The stack is being built in pieces. The current public runtime most directly testing this direction is:

That repo is where the persistent runtime, directives, memory handling, validation, archive behavior, optional adapters, and self-improvement scaffolding are being hardened in practice.

Where AGI_Photon-Quantum-Computing fits

AGI_Photon-Quantum-Computing sits in the stack as a forward research layer for the compute/control side of the system.
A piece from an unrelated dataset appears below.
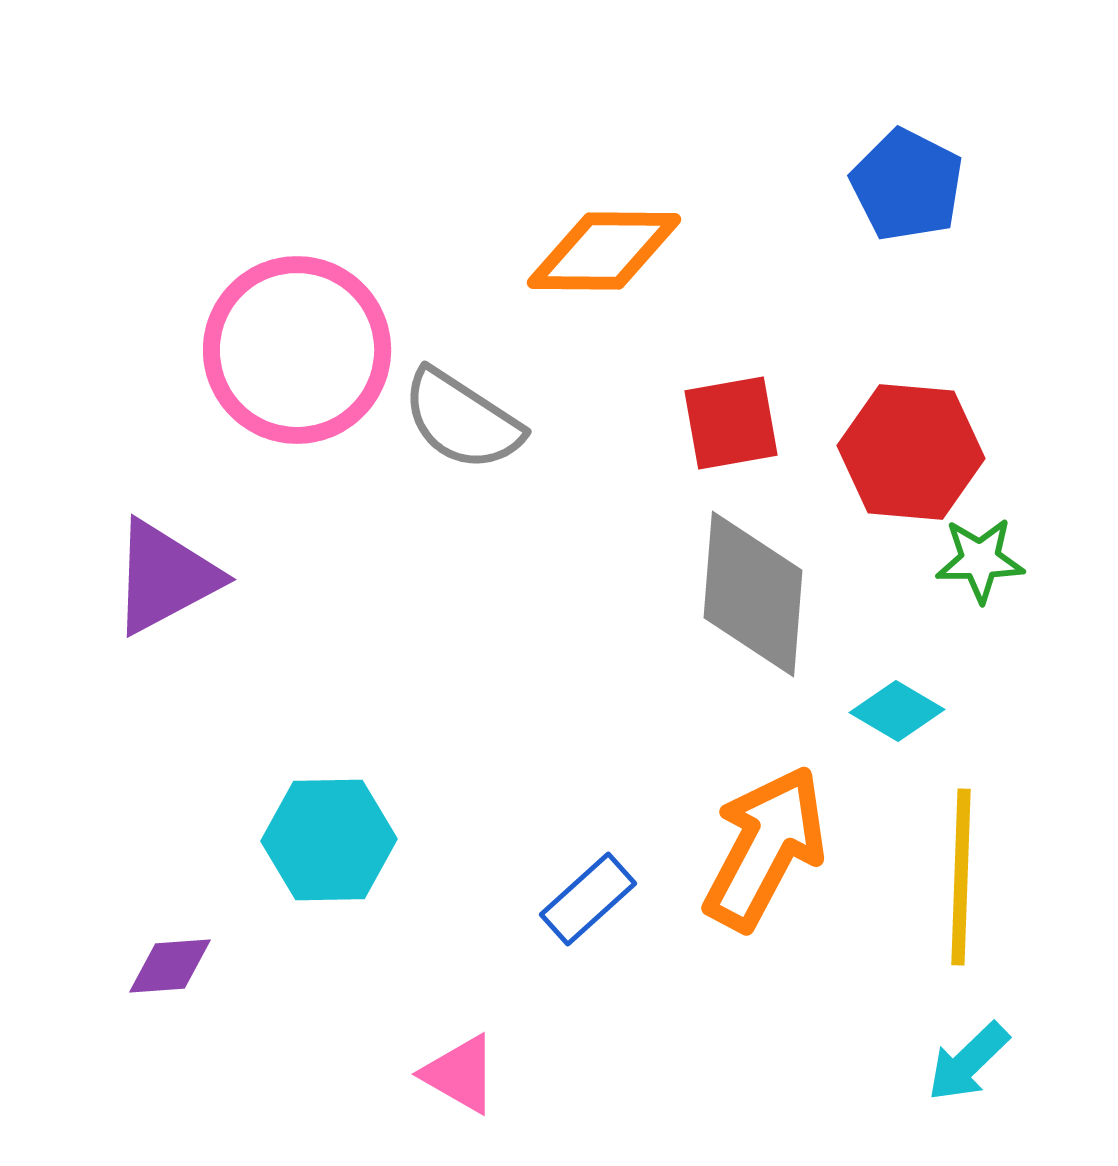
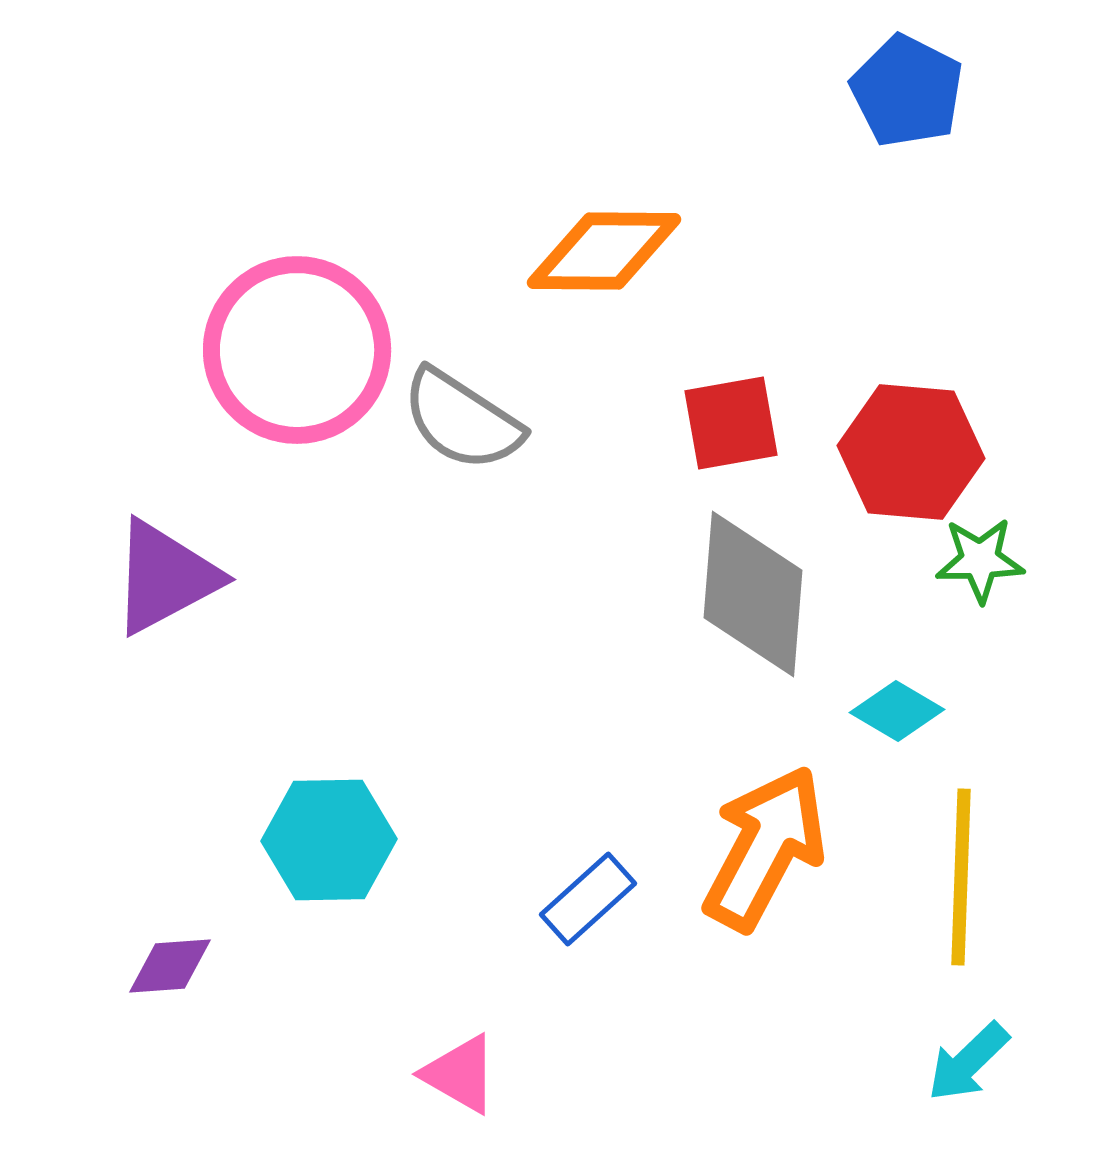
blue pentagon: moved 94 px up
Its role is not to replace the proto-AGI loop. Its role is to explore a future substrate where:

  • cognition can be accelerated through photon or photon-inspired computation ideas
  • a single source of truth can coordinate multiple devices, lab systems, or external executors
  • hardware control can remain grounded in the same receipt, directive, and state model as the software runtime
  • the wider ARC / Synth ecosystem can eventually extend beyond pure software execution

In practical stack terms:

  • Proto-AGI defines the operating loop
  • ARC defines memory, receipts, and structured state
  • Lucifer runtime hardens persistent execution and directives
  • Turbo OS explores branch-aware reuse and jump-to-end acceleration
  • Arc-RAR handles packaging, writing, archival, and cross-platform control flows
  • AGI_Photon-Quantum-Computing explores the future compute/control substrate
  • Synth provides the world/runtime execution space
  • Seeded Universe becomes the first large-scale proving ground for the full direction

This makes AGI_Photon-Quantum-Computing part of the stack’s future cognition and orchestration layer, especially for long-run scenarios involving lab hardware, external machines, or high-speed control systems.


Long-Run Research Goal of the Seeded Universe Direction

The long-run goal of the Seeded Universe Recreation Engine is not just to generate worlds visually.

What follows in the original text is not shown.